The requirements for incorporation of a Bahamas IBC are straightforward:
- Only one director or shareholder is required for the company formation;
- Shareholder(s) and director(s) may be the same person;
- The shareholder(s) and director(s) can be a natural person or a corporate body and do not need to be resident of Bahamas;
- There is no requirement of appointing local shareholder(s) and director(s) for Bahamas IBCs;
- There is no requirement of resident secretary (one is normally appointed to facilitate signing obligations).
All shares should be registered. No details of the directors or shareholders appear on the public files, but a register of shareholders must be kept at the registered office address of the company in the Bahamas. The word "Limited", "Corporation", "Incorporated", "Société Anonyme", or its respective abbreviation "Ltd.", "Inc.", or "S.A.", shall be at the end of the name of the Company.
A Registered Agent prepares the Memorandum of Association signed by two subscribers and submitted to the Registry. The Articles of Association can either be filed at the same time as the Memorandum of Association or within 30 days of the date of incorporation. A Company must maintain a registered office address within the Bahamas and appoint a Bahamian resident as registered agent. There is a Common Law duty on professionals to keep the affairs of their clients confidential.

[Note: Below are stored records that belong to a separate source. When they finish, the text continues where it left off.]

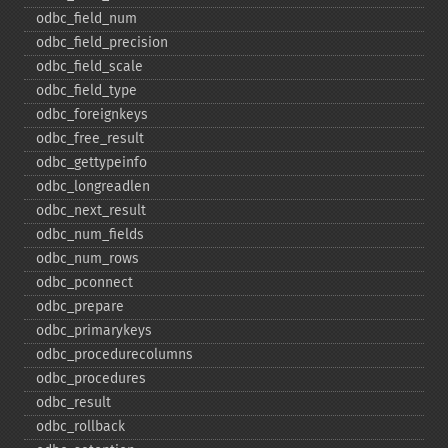
odbc_​field_​num
odbc_​field_​precision
odbc_​field_​scale
odbc_​field_​type
odbc_​foreignkeys
odbc_​free_​result
odbc_​gettypeinfo
odbc_​longreadlen
odbc_​next_​result
odbc_​num_​fields
odbc_​num_​rows
odbc_​pconnect
odbc_​prepare
odbc_​primarykeys
odbc_​procedurecolumns
odbc_​procedures
odbc_​result
odbc_​rollback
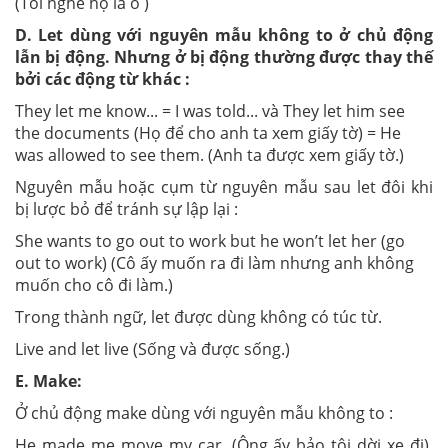
(Tôi nghe họ la ó )
D. Let dùng với nguyên mẫu không to ở chủ động
lẫn bị động. Nhưng ở bị động thường được thay thế
bởi các động từ khác :
They let me know... = I was told... và They let him see
the documents (Họ để cho anh ta xem giấy tờ) = He
was allowed to see them. (Anh ta được xem giấy tờ.)
Nguyên mẫu hoặc cụm từ nguyên mẫu sau let đôi khi
bị lược bỏ để tránh sự lập lại :
She wants to go out to work but he won’t let her (go
out to work) (Cô ấy muốn ra đi làm nhưng anh không
muốn cho cô đi làm.)
Trong thành ngữ, let được dùng không có túc từ.
Live and let live (Sống và được sống.)
E. Make:
Ở chủ động make dùng với nguyên mẫu không to :
He made me move my car. (Ông ấy bảo tôi dời xe đi).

The normal authorised share capital is US$ 5,000, divided into 5,000 shares of US$ 1. This is the maximum capital to qualify for the minimum duty payable at the time of incorporation and the maximum authorised share capital for the minimum annual license fee (see above). The minimum issued share capital is either two shares without par value or two shares with par value. The share capital may be expressed in any currency. The following types of shares are permitted: registered shares; shares without par value; preference shares; redeemable shares; shares with or without voting rights.